Now, Chad and Clifton are proud dads to almost eight-month-old baby Griffin. They’re maintaining an open adoption with his birth mom, with monthly photos and updates, and meet-ups twice a year.

Apart from having their son, the couple said the best thing about 2021 was being able to finalize Griffin’s adoption before Christmas.

“When the judge says to you, ‘He is officially yours, congratulations,’ it’s just amazing,” Clifton said. “It had been a long journey, but everything had to happen for us to be where we were that day.”

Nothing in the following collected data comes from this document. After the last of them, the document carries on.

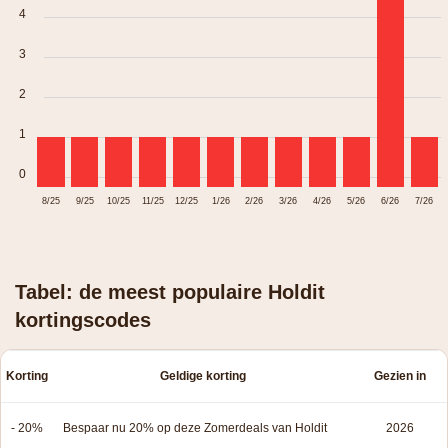
4
3
2
1
0
8/25
9/25
10/25
11/25
12/25
1/26
2/26
3/26
4/26
5/26
6/26
7/26
Tabel: de meest populaire Holdit
kortingscodes
Korting
Geldige korting
Gezien in
- 20%
Bespaar nu 20% op deze Zomerdeals van Holdit
2026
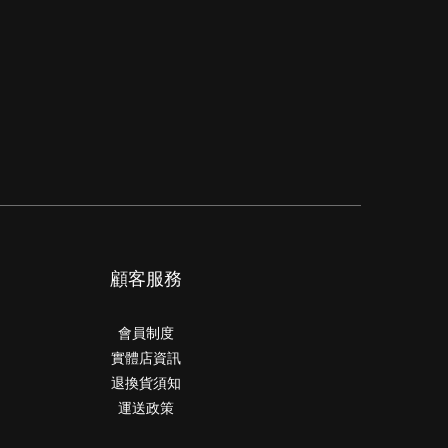
顧客服務
會員制度
實體店資訊
退換貨須知
運送政策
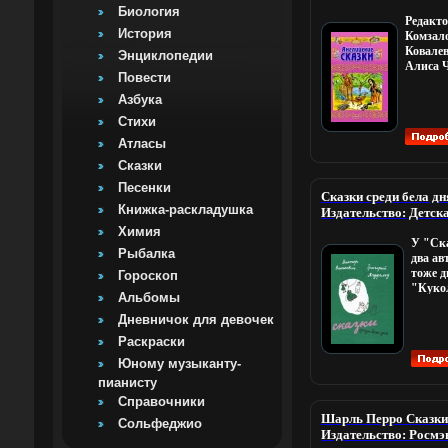
Хорошая Издательств
Биология
Редакто
Твердый переплет, 21
История
Комзал
Тираж: 100000 экз Ф
Ковале
(~205х290 мм) инфо 6
Энциклопедии
Алиса 
Повести
Струков
лучшие 
Азбука
писател
Стихи
среднег
возраст
Атласы
внутаь
Сказки
1 | 2.
Песенки
Сказки среди бела д
Книжка-раскладушка
Издательство: Детск
Твердый переплет, 20
Химия
У "Ска
Формат: 84x104/32 (
Рыбалка
два ав
тоже д
Гороскоп
"Куко
Альбомы
узнаете
на сам
Дневничок для девочек
жившие
Раскраски
челове
Юному музыканту-
жаьрм
прочие
пианисту
"кукол
Справочники
счасть
Шарль Перро Сказки
Сольфеджио
челове
Издательство: Росмэн
Но как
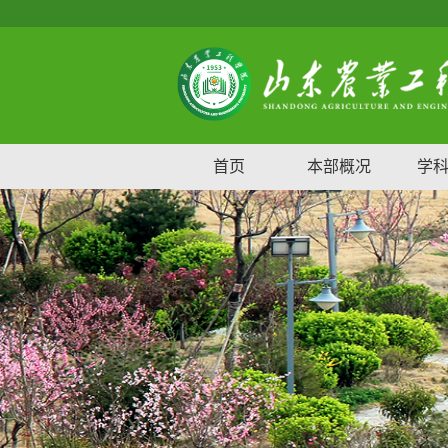
首页
本部概况
学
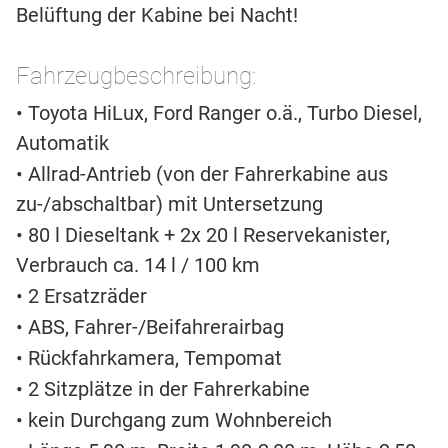
Belüftung der Kabine bei Nacht!
Fahrzeugbeschreibung:
• Toyota HiLux, Ford Ranger o.ä., Turbo Diesel,
Automatik
• Allrad-Antrieb (von der Fahrerkabine aus
zu-/abschaltbar) mit Untersetzung
• 80 l Dieseltank + 2x 20 l Reservekanister,
Verbrauch ca. 14 l / 100 km
• 2 Ersatzräder
• ABS, Fahrer-/Beifahrerairbag
• Rückfahrkamera, Tempomat
• 2 Sitzplätze in der Fahrerkabine
• kein Durchgang zum Wohnbereich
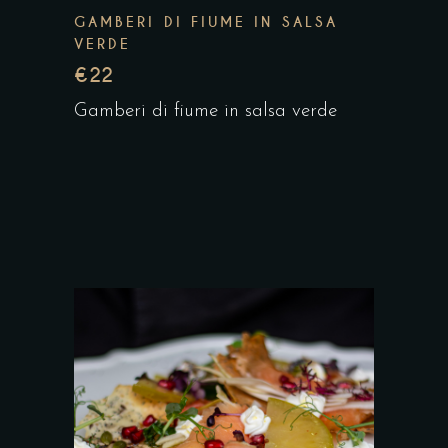
GAMBERI DI FIUME IN SALSA
VERDE
€22
Gamberi di fiume in salsa verde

Although their situation is rare, the couple said birth mothers can and sometimes do decide to reverse their decision about adoption. If it happens, Clifton said it’s important to grieve like you’ve lost that baby, because technically you have. And then, it’s just as important to carry on.

Both dads also openly acknowledged that they could never possibly know what it’s like to be a mother making that very difficult and traumatic choice, and then feeling she’s made a mistake in matching and wants to parent her child herself.

“We did and do not, in fact, hate her,” said Chad. “We were in shock, yes, and the way it was handled compounded the horrific news for us. But we can’t possibly know what it was like for her, nor know her version of the grief. We honor that. We hope that little girl is healthy and happy. And mother and her boys too.”

As Clifton explained, the only way to minimize the likelihood of a failed match is to put a parameter on your adoption profile that says you only want emergency placements.

“It limits you, but there’s no other way to safeguard 100 percent against it,” Clifton said. “If you stick with it, you have good representation, a good profile book, and a good support system, eventually you will adopt. It may sound cliché, but keeping hope alive really is the path to undertake.